La tecnología no es neutra y menos una tan invasiva como la digital, diga lo que diga el jefe de investigación de IA en Meta, Yann LeCun. Un martillo -o un cuchillo, objeto nada inocente al que LeCun compara con lo digital- es también una herramienta tecnológica que tenemos a nuestro alcance, pero ella raramente nos alcanza. Tampoco nos envía notificaciones sobre sus virtudes, no se actualiza sola ni nos despierta con una alarma o un sonido especial. Tampoco decide sobre su uso. En resumen, no invade nuestra vida, salvo cuando conscientemente decidimos que lo haga, si bien la publicidad sí se ocupa de recordarnos su útil existencia.

Los gadgets y la IA son de otro orden, ellos (sus algoritmos) sí deciden cosas sobre su uso, una vez que les hemos dado unos criterios generales. Como dijo Stewart Brand, gurú de la contracultura hippy californiana, “puedes intentar cambiar la cabeza de la gente, pero será una pérdida de tiempo. Cambia las herramientas que utilizan y cambiarás el mundo”. Estos dispositivos, que usamos -y amamos, a veces de manera incondicional- comportan también usos sociales y culturales puestos al servicio de ciertos valores. La industria tecnológica aspira al máximo beneficio y los algoritmos se ponen al servicio de ese interés, a veces con consecuencias desastrosas. No son almas inocentes: impiden y desincentivan ciertas cosas y obligan e incitan a otras. Los gadgets, por ejemplo, cambian nuestros ritmos vitales, entre ellos la espera y la atención necesaria para comprender algo (un mensaje, un fenómeno social, una relación sentimental), ya que su velocidad, el multitasking y su conexión permanente nos deslizan de un lugar (virtual) a otro sin solución de continuidad.

La IA (Inteligencia artificial) y los algoritmos que la guían están, en su mayor parte, al servicio de la monetización que generan, no salen gratis ni profesan el altruismo. Para obtener grandes beneficios pueden maximizar el odio, haciendo visible aquello que lo proclama, puesto que al hacerlo así consiguen mayor compromiso y fidelización de los usuarios. No es necesario ‘quererlo’ explícitamente, basta con dejar hacer al algoritmo y observar sus consecuencias. ¿Hace falta recordar que la ética que importa es la de las consecuencias y no la de las buenas intenciones?

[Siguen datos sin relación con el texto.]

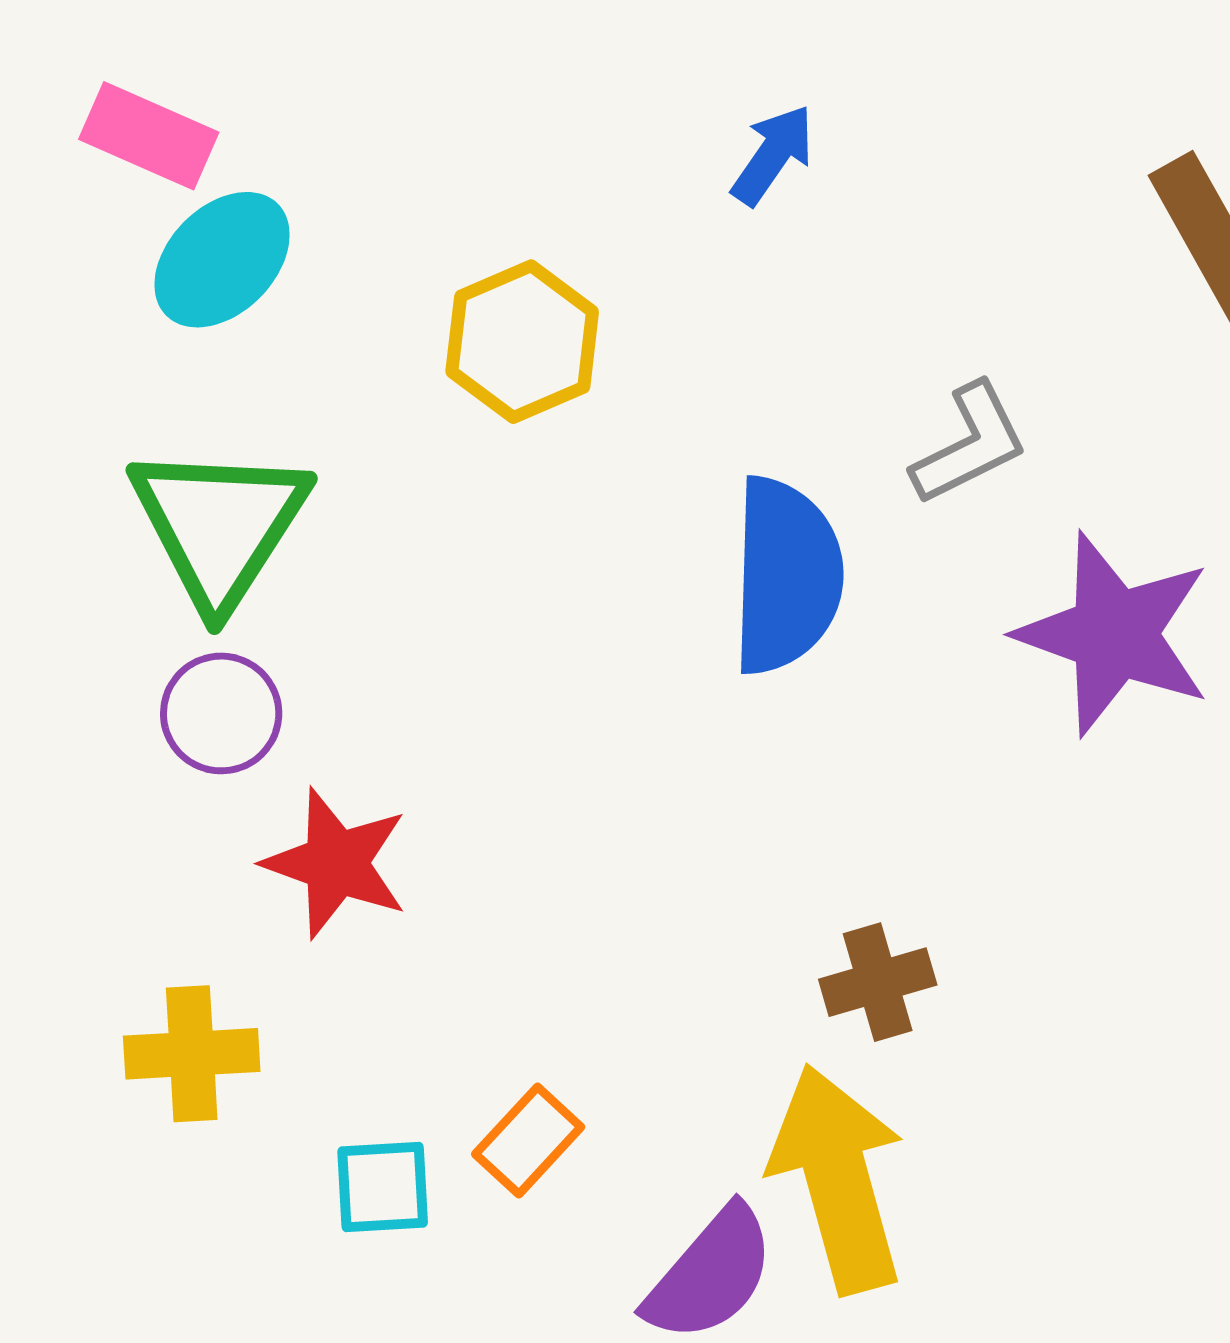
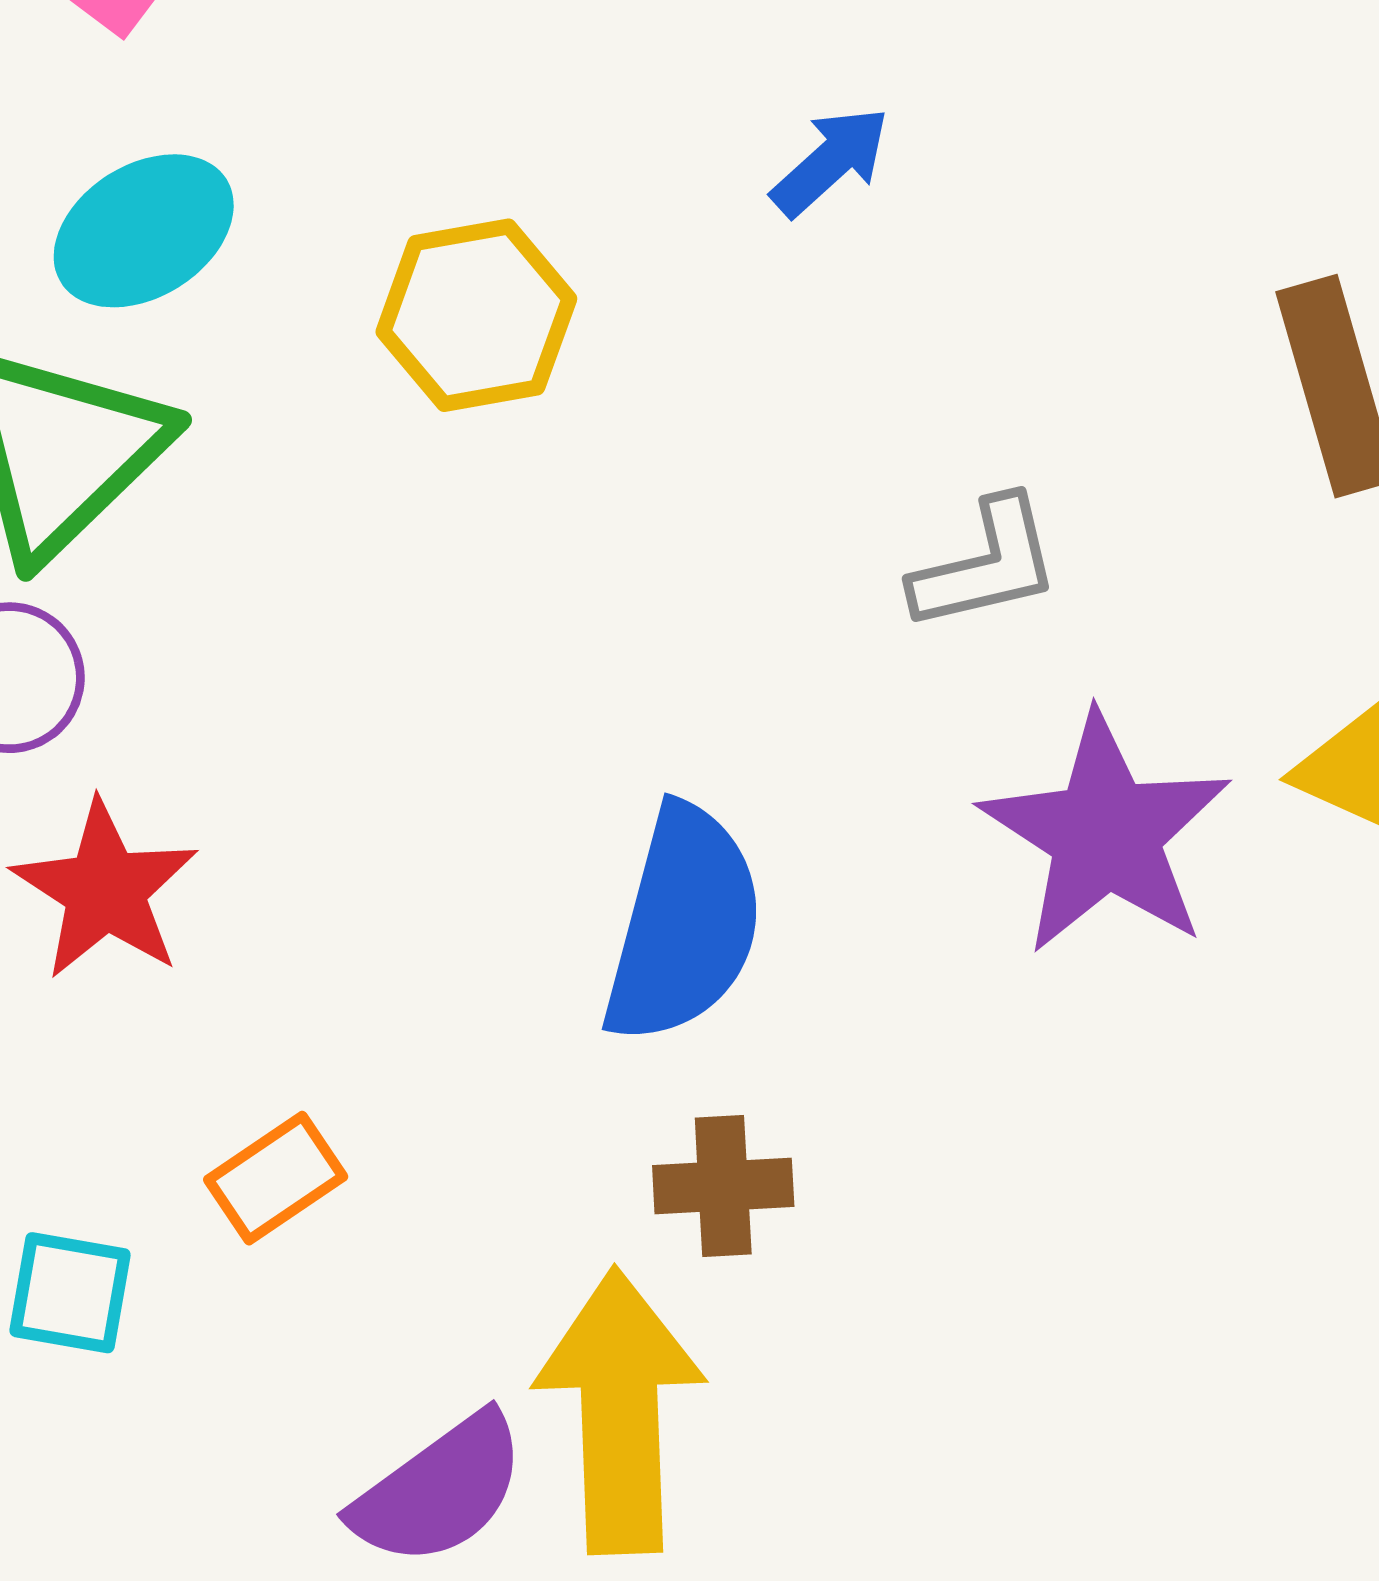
cyan ellipse: (222, 260) -> (144, 231), moved
blue semicircle: (786, 576) -> (684, 925), moved
orange rectangle: (528, 1141) -> (276, 1178), moved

El riesgo más importante que comportan, sin embargo, no es tanto el hipotético reemplazo de los humanos o de su inteligencia, entre otras cosas porque la llamada IA es capaz de combinar ingentes datos e imágenes, pero incapaz de explicar y de generar lo inexistente o lo no sabido. No es una inteligencia creadora en el sentido específico de la singularidad humana. El riesgo efectivo es el secuestro, ya en curso, de nuestra atención. Hoy, los niños/as juegan una hora y media diaria menos y, además, dejan de jugar antes con juguetes. Los adolescentes han perdido una hora de sueño respecto a la década pasada -enredados en las pantallas- y sus prácticas deportivas, de lectura y de encuentros familiares han disminuido. Los adultos pasamos una media de cuatro horas y media al día leyendo correos electrónicos, navegando por las RRSS y viendo series en streaming.

La IA nos aportará algunas soluciones, sin duda, pero su regulación resulta necesaria y urgente, ya que sabemos que hacer siempre es más fácil que captar las consecuencias de lo realizado. Estamos, a pasos agigantados, externalizando aquello que nos es más propio como humanos: el lenguaje y la conversación. Aspiramos a que la IA cree contenidos y los transmita por nosotros, lo cual perpetúa los sesgos (racistas, sexistas, sociales). Pero, sobre todo, estamos absorbidos por ese colapso atencional que nos distrae de lo importante en una vida buena: vínculos sociales (no confundir con las conexiones virtuales) y presencia atenta, capaz de acoger la singularidad y la alteridad. La IA no incluye, por defecto, estos valores entre sus objetivos. Lo de neutra es solo retórica, como cuando nos explican que lo digital habita la ‘nube’, enmascarando así los miles de kilómetros de cables, la sobreexplotación de países productores de minerales valiosos, las innumerables granjas de servidores o el consumo gigantesco de energía que se requiere. Leer, de manera crítica, los avances tecnológicos no es sólo una disciplina intelectual, es ya un ejercicio de resistencia ético que nos concierne a todos.